**WHAT NEEDS TO BE DONE**
The answer must consist of each line below that contains the string "ovat".

-- TASK INPUTS follows --

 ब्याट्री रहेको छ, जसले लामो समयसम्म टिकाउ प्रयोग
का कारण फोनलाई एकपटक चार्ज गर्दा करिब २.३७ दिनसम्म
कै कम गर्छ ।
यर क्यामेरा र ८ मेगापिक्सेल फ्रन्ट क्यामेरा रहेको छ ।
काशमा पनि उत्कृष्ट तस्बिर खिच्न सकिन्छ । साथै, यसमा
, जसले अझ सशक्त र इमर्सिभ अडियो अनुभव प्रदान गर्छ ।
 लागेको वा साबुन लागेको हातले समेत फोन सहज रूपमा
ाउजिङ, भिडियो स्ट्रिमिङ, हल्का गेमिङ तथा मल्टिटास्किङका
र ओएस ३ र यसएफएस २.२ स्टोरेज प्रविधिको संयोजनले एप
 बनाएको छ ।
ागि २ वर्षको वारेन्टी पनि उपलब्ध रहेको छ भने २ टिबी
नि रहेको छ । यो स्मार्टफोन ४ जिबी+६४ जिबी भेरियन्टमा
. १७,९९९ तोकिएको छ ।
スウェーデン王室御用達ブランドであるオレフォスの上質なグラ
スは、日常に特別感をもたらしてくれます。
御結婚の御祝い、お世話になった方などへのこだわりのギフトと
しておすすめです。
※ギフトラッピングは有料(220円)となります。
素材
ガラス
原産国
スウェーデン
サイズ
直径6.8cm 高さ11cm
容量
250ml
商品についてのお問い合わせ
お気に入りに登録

-- TASK INPUTS concluded --
-- TASK INPUTS follows --

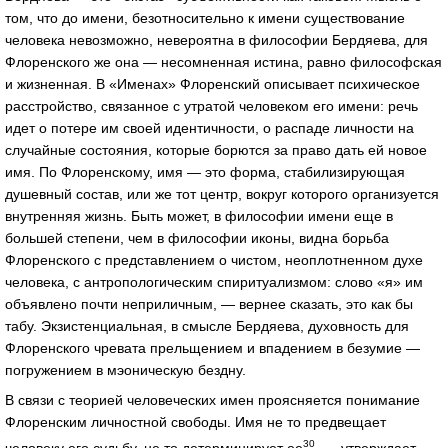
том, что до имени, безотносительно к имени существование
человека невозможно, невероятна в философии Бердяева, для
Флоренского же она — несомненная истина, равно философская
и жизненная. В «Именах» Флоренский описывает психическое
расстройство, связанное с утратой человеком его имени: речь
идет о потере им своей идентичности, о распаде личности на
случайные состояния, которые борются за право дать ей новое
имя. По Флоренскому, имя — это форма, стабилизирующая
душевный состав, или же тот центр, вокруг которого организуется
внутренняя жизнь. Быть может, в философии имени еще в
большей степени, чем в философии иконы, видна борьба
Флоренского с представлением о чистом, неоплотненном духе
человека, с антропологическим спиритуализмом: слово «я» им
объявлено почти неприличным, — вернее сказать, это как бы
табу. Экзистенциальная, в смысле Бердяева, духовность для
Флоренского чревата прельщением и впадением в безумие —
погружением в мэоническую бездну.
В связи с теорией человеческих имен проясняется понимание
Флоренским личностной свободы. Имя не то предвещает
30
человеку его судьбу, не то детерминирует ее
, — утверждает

-- TASK INPUTS concluded --
-- TASK INPUTS follows --

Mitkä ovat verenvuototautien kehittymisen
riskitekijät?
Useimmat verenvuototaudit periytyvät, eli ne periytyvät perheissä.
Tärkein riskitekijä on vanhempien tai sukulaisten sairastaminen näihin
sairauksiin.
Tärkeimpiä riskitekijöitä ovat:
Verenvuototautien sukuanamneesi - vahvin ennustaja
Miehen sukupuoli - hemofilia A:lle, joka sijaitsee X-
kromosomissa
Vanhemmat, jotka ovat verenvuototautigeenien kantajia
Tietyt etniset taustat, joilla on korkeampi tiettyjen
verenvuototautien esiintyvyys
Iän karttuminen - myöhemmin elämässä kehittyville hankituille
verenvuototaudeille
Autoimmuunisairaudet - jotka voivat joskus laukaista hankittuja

-- TASK INPUTS concluded --

**REPLY TO THE TASK**
Mitkä ovat verenvuototautien kehittymisen
Tärkeimpiä riskitekijöitä ovat:
Vanhemmat, jotka ovat verenvuototautigeenien kantajia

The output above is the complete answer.